Hours to complete: Approx 6-7 hours with some not so neat stitches involved.
First worn: Hmm, next SCA event is in two weeks time, but I'm hoping to hold onto this one to preview with my complete fencing garb, which won't be until the end of May (not including the obligatory dodgy selfie below).
Total cost:  Technically everything was already in my stash, so I didn't have to buy anything new. As an estimate though, I think it would have cost about €20 if I'd bought everything new.

Wednesday, 9 April 2014

Getting Organised

I had one of those wonderful moments tonight where the crafting supplies I needed for the crafting I intended to do were right where I left them. Organised, I am not. Not half as much as I'd like anyway.

That said, I've just decided to participate in the Historical Sew Fortnightly challenge. This is only a competition in the sense that everyone wins, because it's a sew along with the goal to increase your historically inspired wardrobe at the end of it. I had been avoiding the challenge previously, as I thought it'd add too much extra work into my already long sewing list, but a brief conversation with one of the organisers on their facebook page and I realised the idea was to manipulate my list into the challenges, not to cause myself extra grief!

I'm jumping in at challenge #7: Tops & Toes, though with only a week to go, I don't entirely expect to get this one finished by the deadline, but I do need a new hat, so it's good to get started.

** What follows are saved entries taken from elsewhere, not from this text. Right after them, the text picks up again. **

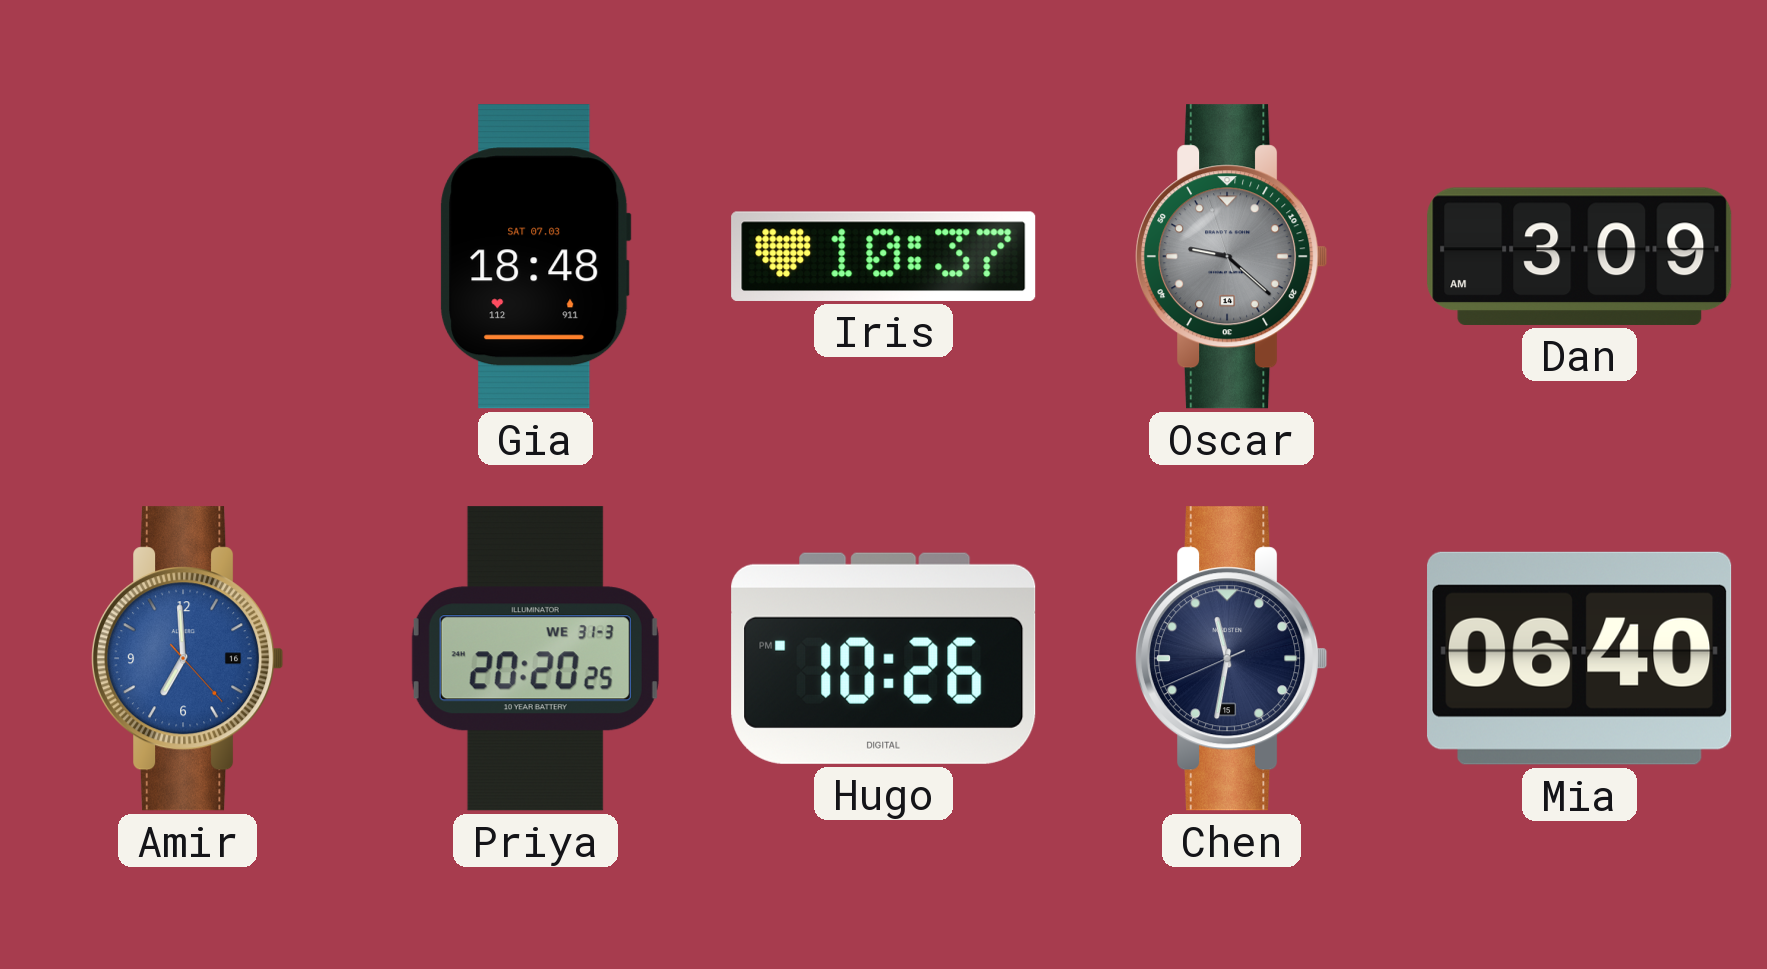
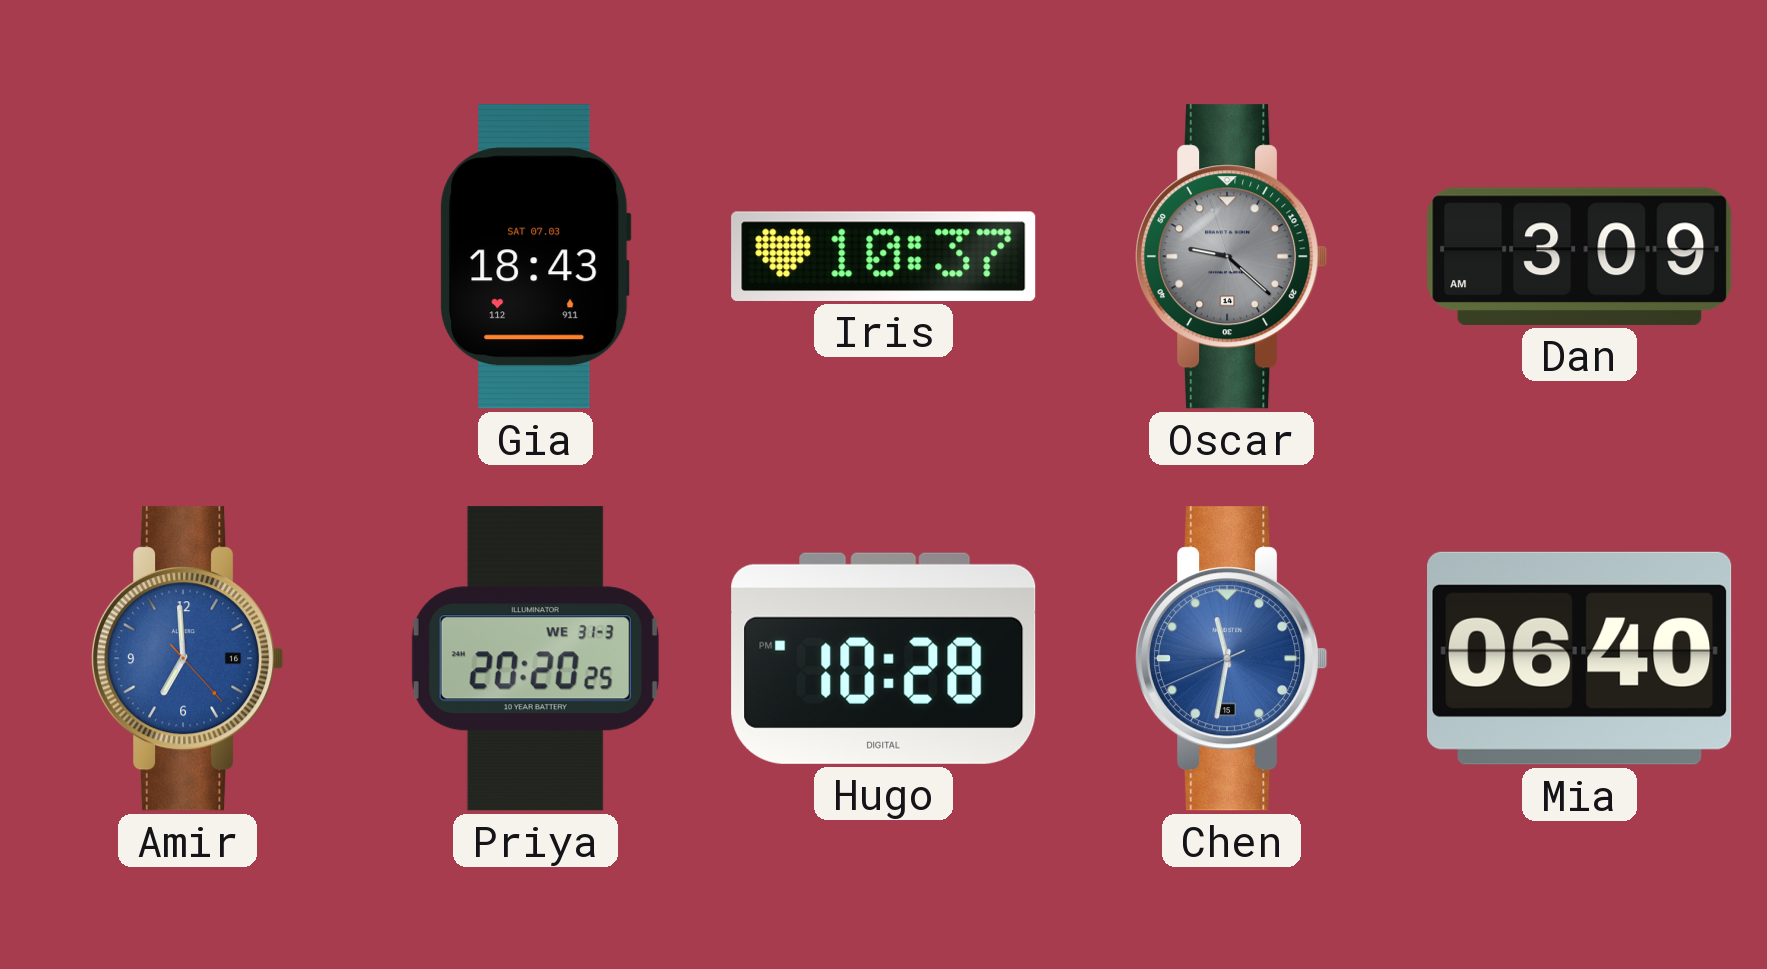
Gia: 18:48 -> 18:43
Hugo: 10:26 -> 10:28
Chen dial: navy -> blue
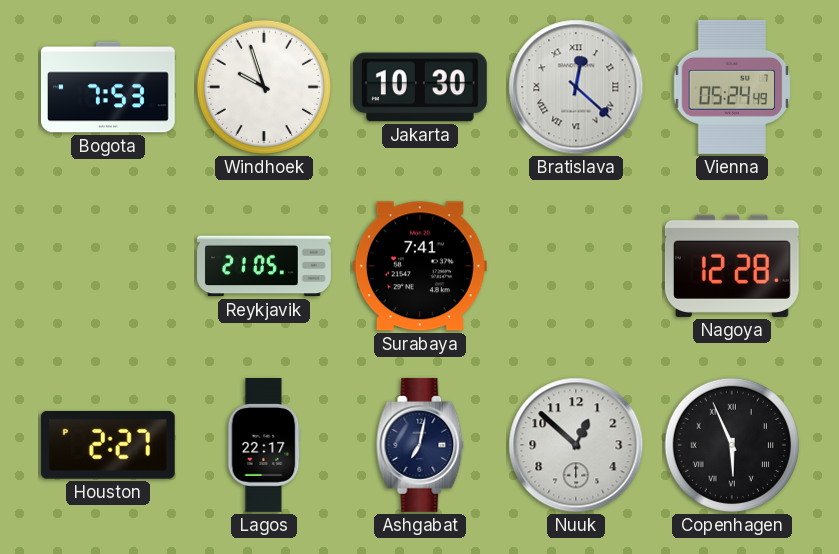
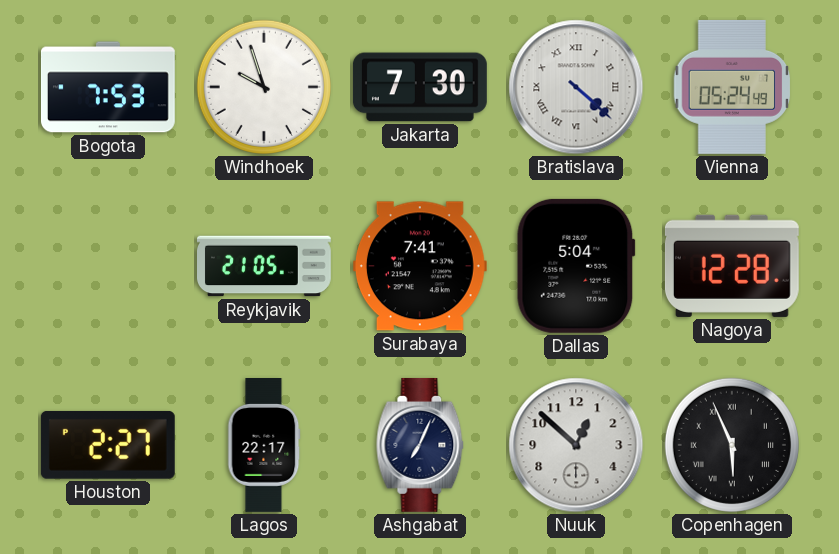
Jakarta: 10:30 -> 7:30
Bratislava: 12:22 -> 4:22
Dallas: none -> 5:04
Ashgabat: 7:02 -> 7:04
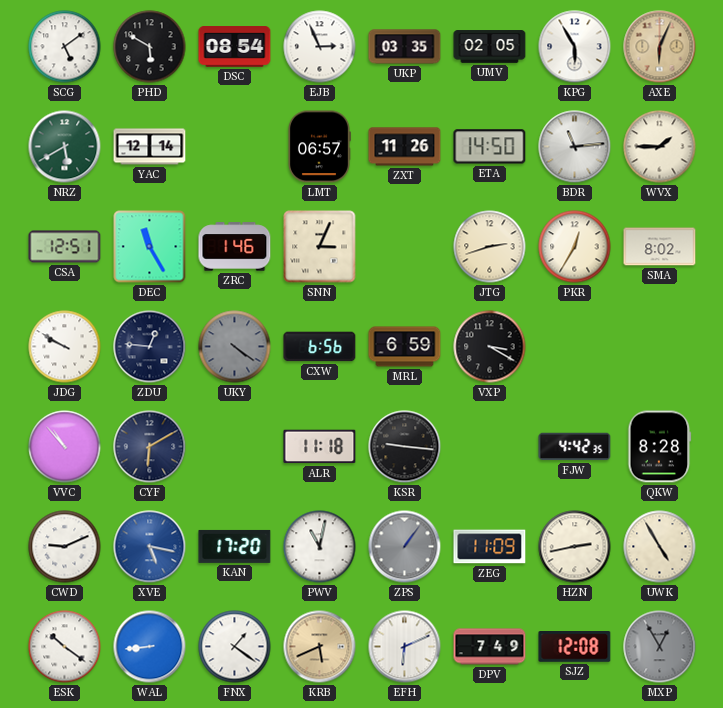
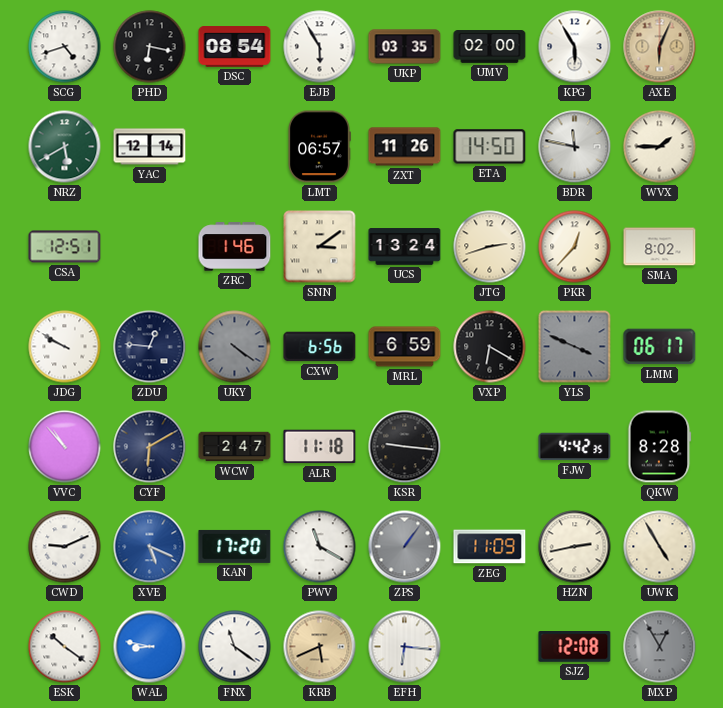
SCG: 5:09 -> 4:42
PHD: 5:50 -> 6:17
EJB: 2:56 -> 5:55
UMV: 02:05 -> 02:00
BDR: 11:14 -> 11:47
DEC: 11:25 -> none
SNN: 3:04 -> 3:09
UCS: none -> 13:24
PKR: 12:35 -> 12:37
VXP: 3:20 -> 6:20
YLS: none -> 3:49
LMM: none -> 06:17
WCW: none -> 2:47
XVE: 5:17 -> 5:19
PWV: 11:02 -> 11:20
WAL: 8:44 -> 8:47
FNX: 1:21 -> 11:21
EFH: 6:11 -> 6:16
DPV: 7:49 -> none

Getting started involed making wool felt this evening, because while I'm willing to cheat and buy my buckram stiffening, there's nothing quite like your own hand fulled felt to make a hat with.

And challenge #8: UFOs & PHDs, that's UnFinished Objects and Project Half Done, has me digging out my silk stockings to finish sewing them up, so this challenge has already been worth it... provided I get them finished of course.

Tuesday, 1 April 2014

Accessorising the Accessories

I gave into an impulse to pick up some gold jump rings last week and got a project done that's been a year waiting!

When competing in the Realm of Venus Italian Renaissance Costume Competition two years ago, the very competition that started this blog!, I made a little embroidered flag fan as one of my accessories. I love this little flag. It's bright and lovely, and actually functions both as a flag and a sun shade. But when it was out, it always had to be in my hands. I needed a chain.

I dedcided to make up some rosebud chain maille as the focal point of my chain. It's a very simple technique that looks quiet elegant, and it easy to put together, so I've taken some pictures to show just how it's done.

For my rosebud jump rings, I used 8mm rings, prepurchased, so I'm not entirely sure of the guage of the wire. For each bud you'll need three rings, two of which are opened, and one which remains closed. It's easier if all the rings which need to be opened are opened before you begin.

Take one ring and slip it through the closed ring. Close the open ring. The third ring needs to go through both rings, then close it up. Lay the rings down together, and they all fall into a lovely little circle that ressembles a rosebud.
The only thing left to decide is how to join them together. I wasn't sure, so I experimented with a few looks. The top pair of rosebuds are joined by two 6mm rings, the next set by two 8mm rings and the bottom pair by three sets of 6mm pairs. The bottom style won out and I got to making. It all, the chain took about 100 8mm rings (allowing for the few inevitable escapies) and about 2/3's of a pack of 6mm rings.

The finished chain allows the fan to hang from my waist to about knee length, and is long enough that I can easily fan myself without pulling the chain taut. It's a little too short to be a sun shade without being detached, but it gives plenty of scope for playing with it, all the better to show off the bling.